## WHAT TO PRODUCE:
Would you restate every entry that follows, word for word, and leave out the pictures?

## EXCERPTED RECORDS:
== Segment start ==
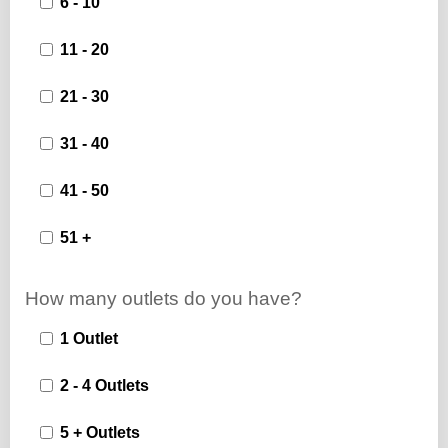
6 - 10
11 - 20
21 - 30
31 - 40
41 - 50
51 +
How many outlets do you have?
1 Outlet
2 - 4 Outlets
5 + Outlets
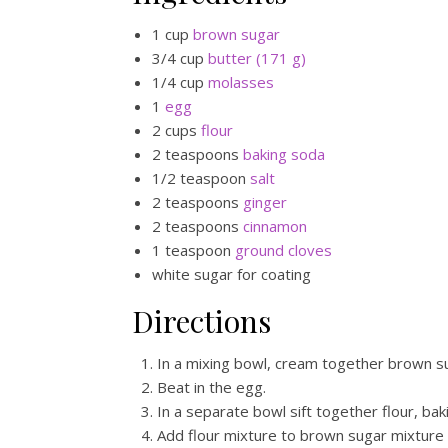
1 cup
brown sugar
3/4 cup
butter (171 g)
1/4 cup
molasses
1
egg
2 cups
flour
2 teaspoons
baking soda
1/2 teaspoon
salt
2 teaspoons
ginger
2 teaspoons
cinnamon
1 teaspoon
ground cloves
white sugar for coating
Directions
In a mixing bowl, cream together brown s
Beat in the egg.
In a separate bowl sift together flour, bak
Add flour mixture to brown sugar mixture 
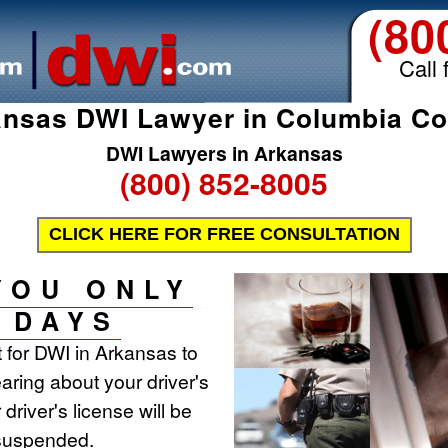
(80
Call 
nsas DWI Lawyer in Columbia C
DWI Lawyers in Arkansas
(800) 852-8005
CLICK HERE FOR FREE CONSULTATION
YOU ONLY
 DAYS
t for DWI in Arkansas to
aring about your driver's
 driver's license will be
 suspended.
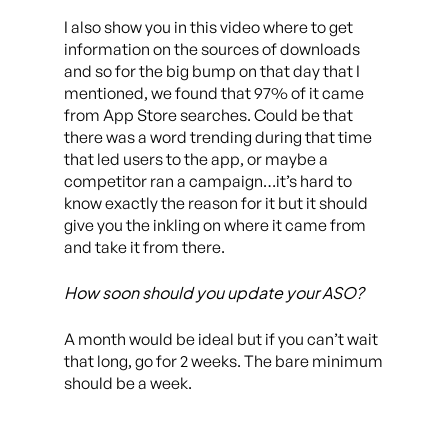
I also show you in this video where to get
information on the sources of downloads
and so for the big bump on that day that I
mentioned, we found that 97% of it came
from App Store searches. Could be that
there was a word trending during that time
that led users to the app, or maybe a
competitor ran a campaign…it’s hard to
know exactly the reason for it but it should
give you the inkling on where it came from
and take it from there.
How soon should you update your ASO?
A month would be ideal but if you can’t wait
that long, go for 2 weeks. The bare minimum
should be a week.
== Segment end ==
## REPLY TO THE TASK:
6 - 10
11 - 20
21 - 30
31 - 40
41 - 50
51 +
How many outlets do you have?
1 Outlet
2 - 4 Outlets
5 + Outlets
1 cup
brown sugar
3/4 cup
butter (171 g)
1/4 cup
molasses
1
egg
2 cups
flour
2 teaspoons
baking soda
1/2 teaspoon
salt
2 teaspoons
ginger
2 teaspoons
cinnamon
1 teaspoon
ground cloves
white sugar for coating
Directions
In a mixing bowl, cream together brown s
Beat in the egg.
In a separate bowl sift together flour, bak
Add flour mixture to brown sugar mixture 
(80
Call 
nsas DWI Lawyer in Columbia C
DWI Lawyers in Arkansas
(800) 852-8005
CLICK HERE FOR FREE CONSULTATION
YOU ONLY
 DAYS
t for DWI in Arkansas to
aring about your driver's
 driver's license will be
 suspended.
I also show you in this video where to get
information on the sources of downloads
and so for the big bump on that day that I
mentioned, we found that 97% of it came
from App Store searches. Could be that
there was a word trending during that time
that led users to the app, or maybe a
competitor ran a campaign…it’s hard to
know exactly the reason for it but it should
give you the inkling on where it came from
and take it from there.
How soon should you update your ASO?
A month would be ideal but if you can’t wait
that long, go for 2 weeks. The bare minimum
should be a week.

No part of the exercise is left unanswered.